La notizia dell’improvvisa scomparsa di Raffaella Carrà ci colpisce come se si trattasse di una persona cara della nostra famiglia. Era entrata nella nostra casa qualche anno dopo l’ingresso della tv, che allora era un cassone troneggiante in un angolo della sala da pranzo e trasmetteva in bianco e nero. Alle nove, dopo Carosello, cominciava la serata con gli sceneggiati, i quiz come Lascia Raddoppia, il Musichiere e naturalmente lo spettacolo musicale del sabato sera. 



Raffaella debuttò nel 1961 con Tempo di danza insieme a Lelio Luttazzi, poi partecipò nel 1969 al musical Scaramouche. In Canzonissima dimostrò a tutto tondo le sue doti di show girl, cantante, ballerina, intrattenitrice. 

Come le sorelle Kessler avevano sdoganato le gambe, lei sdoganò l’ombelico. Sexy quanto basta ma mai sguaiata o sopra le righe, resta assolutamente memorabile il ballo del Tuca Tuca con Alberto Sordi, che seppe interpretare con arguzia i sentimenti di quanti a casa sperimentavano un inconfessabile “vorrei ma non posso”. 



Sapeva passare da una sensuale e scatenata hit come Rumore, al personaggio di Maga Maghella, alla confidente di Pronto Raffaella, a Carramba che sorpresa che anticipò di molti anni C’è posta per te. 

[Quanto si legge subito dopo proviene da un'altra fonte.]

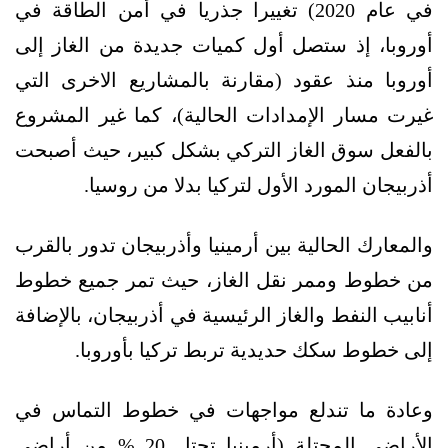
في عام 2020) تغييرا جذريا في أمن الطاقة في
أوروبا، إذ ستصل أول كميات جديدة من الغاز إلى
أوروبا منذ عقود (مقارنة بالمشاريع الاخرى التي
غيرت مسار الإمدادات الحالية)، كما غير المشروع
بالفعل سوق الغاز التركي بشكل كبير، حيث أصبحت
أذربيجان المورد الأول لتركيا بدلا من روسيا.
والمعارك الحالية بين أرمينيا وأذربيجان تدور بالقرب
من خطوط وممر نقل الغاز، حيث تمر جميع خطوط
أنابيب النفط والغاز الرئيسية في أذربيجان، بالإضافة
إلى خطوط سكك حديدية تربط تركيا بأوروبا.
وعادة ما تندلع مواجهات في خطوط التماس في
الأراضي المحتلة (أرمينيا تحتل 20 % من أراضي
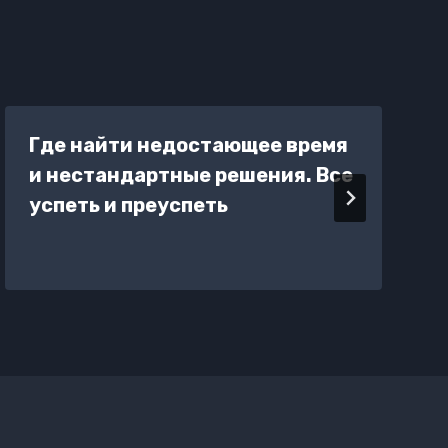
Где найти недостающее время
и нестандартные решения. Все
успеть и преуспеть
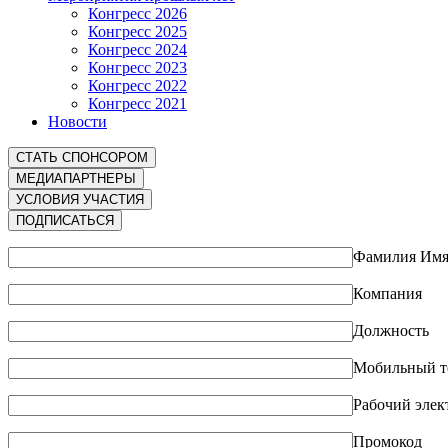
Конгресс 2026
Конгресс 2025
Конгресс 2024
Конгресс 2023
Конгресс 2022
Конгресс 2021
Новости
СТАТЬ СПОНСОРОМ
МЕДИАПАРТНЕРЫ
УСЛОВИЯ УЧАСТИЯ
ПОДПИСАТЬСЯ
Фамилия Имя
Компания
Должность
Мобильный т
Рабочий элек
Промокод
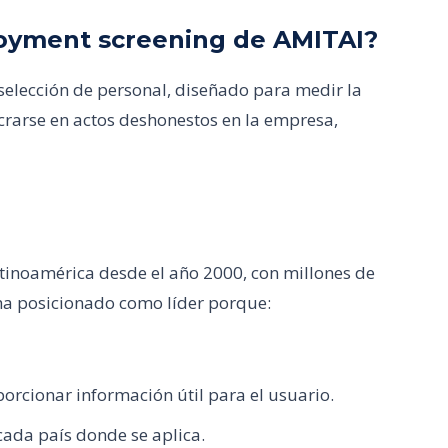
loyment screening de AMITAI?
selección de personal, diseñado para medir la
crarse en actos deshonestos en la empresa,
atinoamérica desde el año 2000, con millones de
ha posicionado como líder porque:
orcionar información útil para el usuario.
ada país donde se aplica.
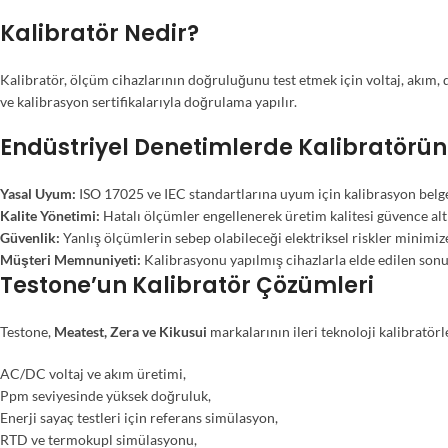
Kalibratör Nedir?
Kalibratör, ölçüm cihazlarının doğruluğunu test etmek için voltaj, akım, 
ve kalibrasyon sertifikalarıyla doğrulama yapılır.
Endüstriyel Denetimlerde Kalibratörü
Yasal Uyum:
ISO 17025 ve IEC standartlarına uyum için kalibrasyon belge
Kalite Yönetimi:
Hatalı ölçümler engellenerek üretim kalitesi güvence altı
Güvenlik:
Yanlış ölçümlerin sebep olabileceği elektriksel riskler minimize
Müşteri Memnuniyeti:
Kalibrasyonu yapılmış cihazlarla elde edilen sonu
Testone’un Kalibratör Çözümleri
Testone,
Meatest, Zera ve Kikusui
markalarının ileri teknoloji kalibratörl
AC/DC voltaj ve akım üretimi,
Ppm seviyesinde yüksek doğruluk,
Enerji sayaç testleri için referans simülasyon,
RTD ve termokupl simülasyonu,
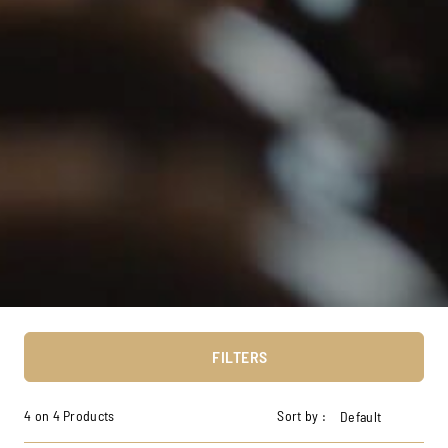
FILTERS
4 on 4 Products
Sort by :
Default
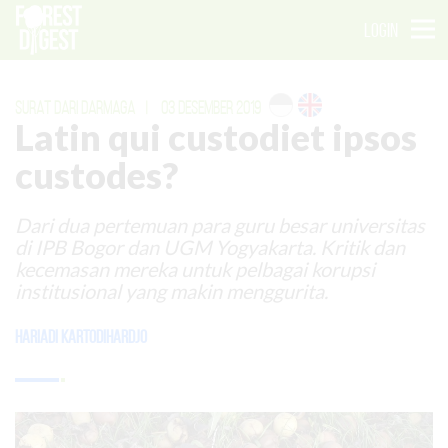
LOGIN
SURAT DARI DARMAGA
|
03 DESEMBER 2019
Latin qui custodiet ipsos
custodes?
Dari dua pertemuan para guru besar universitas
di IPB Bogor dan UGM Yogyakarta. Kritik dan
kecemasan mereka untuk pelbagai korupsi
institusional yang makin menggurita.
Hariadi Kartodihardjo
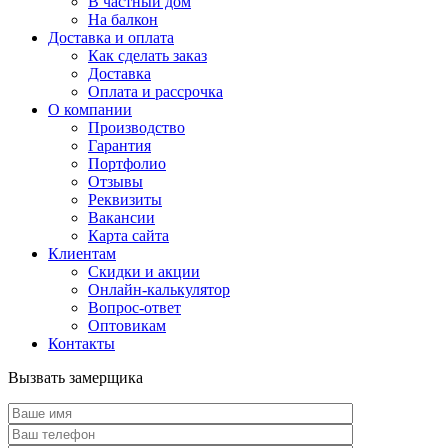
В частный дом
На балкон
Доставка и оплата
Как сделать заказ
Доставка
Оплата и рассрочка
О компании
Производство
Гарантия
Портфолио
Отзывы
Реквизиты
Вакансии
Карта сайта
Клиентам
Скидки и акции
Онлайн-калькулятор
Вопрос-ответ
Оптовикам
Контакты
Вызвать замерщика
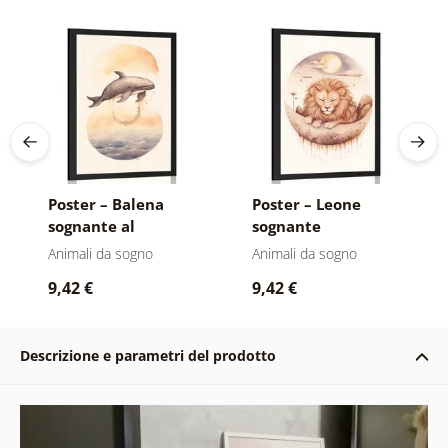
Poster – Balena
Poster – Leone
sognante al
sognante
tramonto
Animali da sogno
Animali da sogno
9,42 €
9,42 €
Descrizione e parametri del prodotto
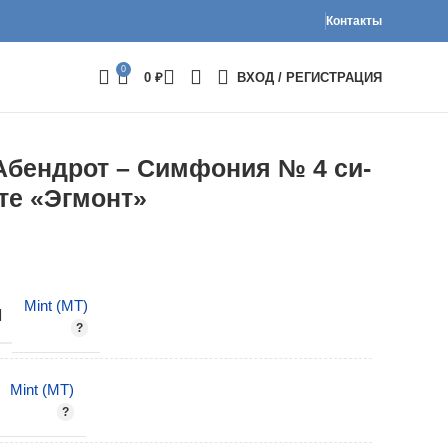
Контакты
0
0
₽
ВХОД / РЕГИСТРАЦИЯ
Абендрот – Симфония № 4 си-
те «Эгмонт»
Mint (MT)
И
Mint (MT)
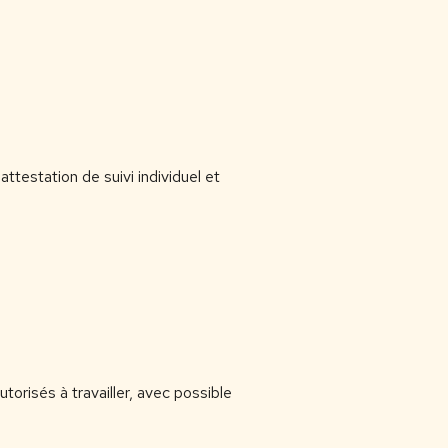
ttestation de suivi individuel et
orisés à travailler, avec possible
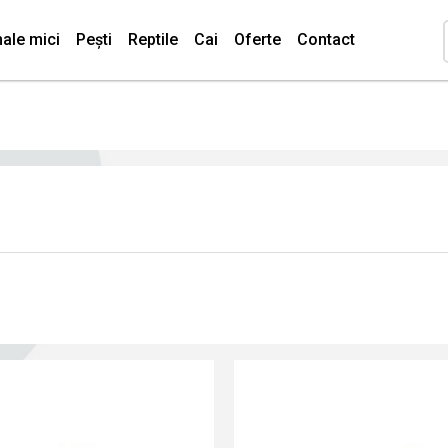
ale mici
Pești
Reptile
Cai
Oferte
Contact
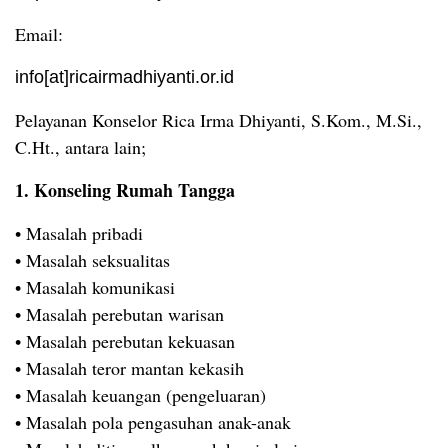
Email:
info[at]ricairmadhiyanti.or.id
Pelayanan Konselor Rica Irma Dhiyanti, S.Kom., M.Si.,
C.Ht., antara lain;
1. Konseling Rumah Tangga
• Masalah pribadi
• Masalah seksualitas
• Masalah komunikasi
• Masalah perebutan warisan
• Masalah perebutan kekuasan
• Masalah teror mantan kekasih
• Masalah keuangan (pengeluaran)
• Masalah pola pengasuhan anak-anak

Partecipò a Canzonissima, condusse il Festival di Sanremo, tenendo testa con spirito, eleganza e padronanza di ogni argomento a mostri sacri della tv come Alighiero Noschese, Mina, Pippo Baudo, Corrado, Mike Bongiorno, Alberto Sordi, ma anche a Frank Sinatra e a David Letterman. 

Ebbe l’intelligenza di andare a lavorare in Spagna e poi in Sudamerica, dove c’è una fortissima presenza di emigrati italiani, che conquistò immediatamente. Alcune delle sue canzoni, anche grazie a ri-arrangiamenti moderni, si ascoltano ancora oggi nelle discoteche: in complesso ha venduto sessanta milioni di dischi, ottenendo undici dischi di platino, e non tutti lo sanno. 



Fu soprannominata “la fidanzata degli italiani“, perché impersonava il sogno di una donna vivace, intelligente, spiritosa, libera e sexy, capace di provocare e rassicurare a un tempo, in un periodo in cui l’Italia cominciava ad abbandonare un po’ di inibizioni e di stereotipi. 

Ci mancherà due volte: una per il suo inimitabile caschetto biondo – era il suo segno di riconoscimento – per il suo sorriso e il suo sguardo arguto, l’altra per il confronto con molte delle sue colleghe di oggi, che non le assomigliano affatto in nessuna delle sue doti.